The one thing about music that I want to burn into the minds of my children is to make what they like their own. They should listen to what they want and refine their own tastes. My play list is so gosh awful but at the same time weirdly wonderful and extremely private. I’d almost rather sleep with a good looking stranger rather than show him my playlist (no of course I’m not going to tell that to my children.)

But what I mean by all of that is that one should not listen to music because a boyfriend or girlfriend likes it, or that someone else says it is good. Listen to it because YOU love it.

My brother Max just looked over my shoulder and said, “Christ Juliette, you’re not publishing that are you?”

I glanced up at my eldest brother who is now sporting a short beard. “I haven’t seen you in a beard since the 80’s. 1980’s and 1880’s. It looks good. Just keep it short. Don’t try to do the urban lumberjack look.”

He gave me sort of a snarl and a smile and went back into the other room with my husband Teddy (who is also Max’s best friend.)

Max was recently up in Northern Nevada taking care of some sort of horrible nasty clutch of God-knows-what sort of creatures. They could be humans or Vampires or I don’t know what, I just know that when Max doesn’t want to talk about his work we don’t talk about it.

He’ll go back to San Francisco tomorrow then in a few weeks go down south to visit my son Garrett who is in college.

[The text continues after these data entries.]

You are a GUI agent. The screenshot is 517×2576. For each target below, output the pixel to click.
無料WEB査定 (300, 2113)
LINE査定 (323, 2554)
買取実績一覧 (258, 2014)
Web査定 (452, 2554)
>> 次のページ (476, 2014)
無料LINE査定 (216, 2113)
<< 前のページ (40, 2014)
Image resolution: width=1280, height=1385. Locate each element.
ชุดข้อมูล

It will be fun. Garrett and I talk almost everyday and text everyday but I still miss him so. At the same time I’m excited for him, off on his own for the first time. No, I’m not one of those helicopter parents. We talk, I don’t hover or get into his business.

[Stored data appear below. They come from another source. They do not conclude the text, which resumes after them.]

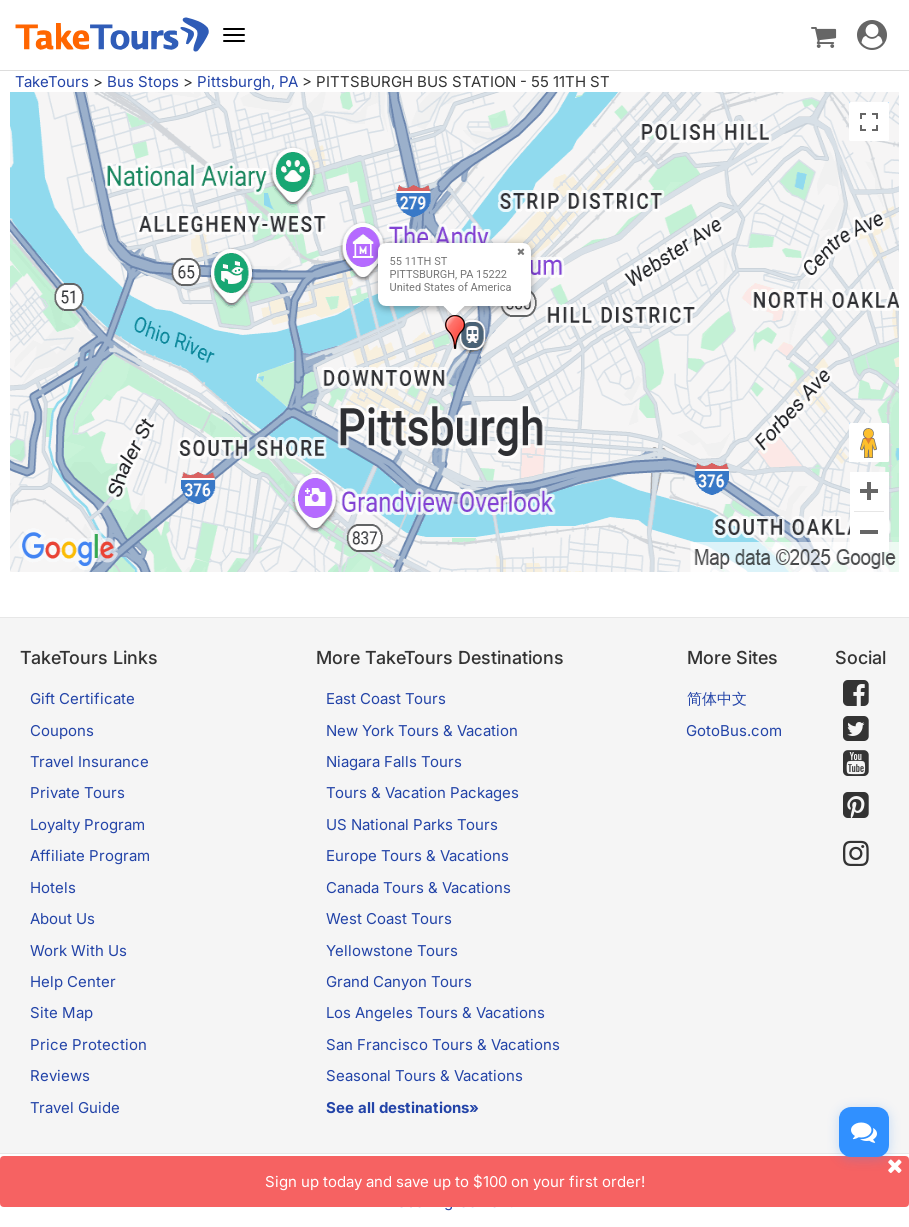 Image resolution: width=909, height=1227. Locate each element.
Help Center (73, 981)
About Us (62, 918)
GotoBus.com (734, 730)
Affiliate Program (90, 855)
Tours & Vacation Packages (422, 792)
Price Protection (88, 1044)
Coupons (62, 730)
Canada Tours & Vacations (418, 887)
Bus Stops (143, 81)
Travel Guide (75, 1107)
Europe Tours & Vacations (417, 855)
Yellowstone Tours (392, 950)
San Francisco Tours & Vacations (443, 1044)
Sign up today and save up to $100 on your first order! (587, 1173)
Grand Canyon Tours (399, 981)
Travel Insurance (89, 761)
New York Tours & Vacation (422, 730)
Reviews (60, 1075)
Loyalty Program (87, 824)
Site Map (61, 1012)
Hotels (53, 887)
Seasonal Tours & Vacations (424, 1075)
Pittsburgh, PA (247, 81)
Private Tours (77, 792)
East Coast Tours (386, 698)
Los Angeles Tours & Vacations (435, 1012)
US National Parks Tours (412, 824)
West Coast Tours (389, 918)
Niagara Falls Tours (394, 761)
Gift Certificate (82, 698)
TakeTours (52, 81)
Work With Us (78, 950)
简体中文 (717, 698) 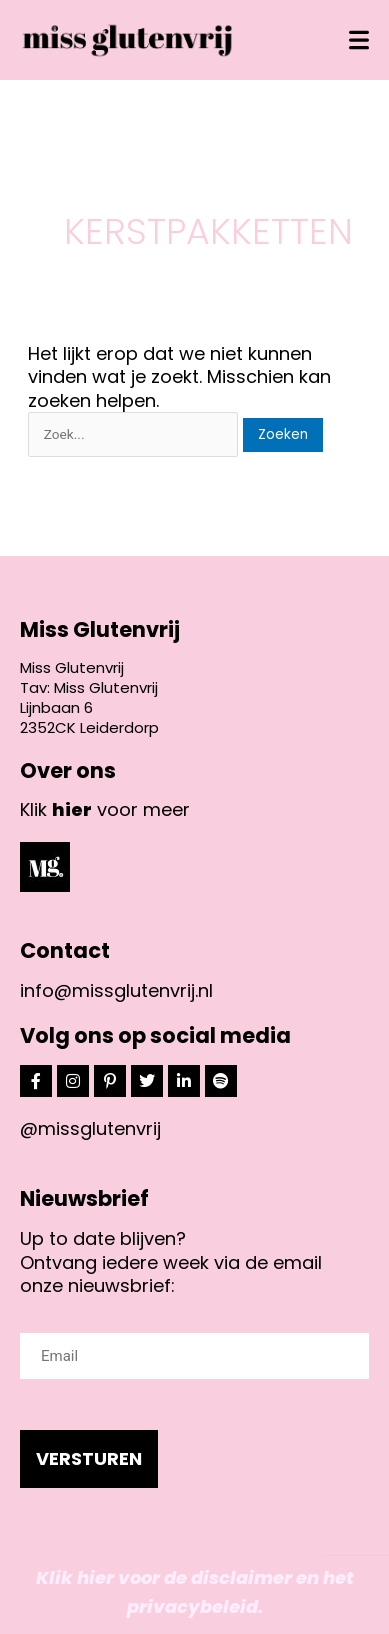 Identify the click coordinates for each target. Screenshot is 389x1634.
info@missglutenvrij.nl (116, 990)
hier (72, 809)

He tells me about people he has met – mostly other students and teachers.

A few days ago he asked me again if there would ever come a time when we could tell the world who and what we really are. I told him no, again. People, human people are for the most part reasonable. In some cultures we can be accepting of anyone. Unfortunately that doesn’t seem to be the normal mode of operation. Anything different is bad. And if you’re extremely different or successful or threatening to others they find you scary. Or worse they use you as a scapegoat for all of their problems. Humans have a great capacity for love, creativity and innovation –  but they also have a great capacity for stupidity and ignorance and hate.

I can hear Teddy and Max laughing. It is always good to hear them laugh. Clara has come down to join them after reading an essay to me she is writing for her English class. I didn’t write this in one swoop – I have people come in and out with questions, comments and to tell me jokes. My cat jumped on the table next to my computer and is grooming himself. I hear a frog croaking (sounds like creaking) under my front porch.

So we’re talking and laughing about everything, all things, most things, and even good things. That is what we do. I hope that is what everyone does. I’d like to think that.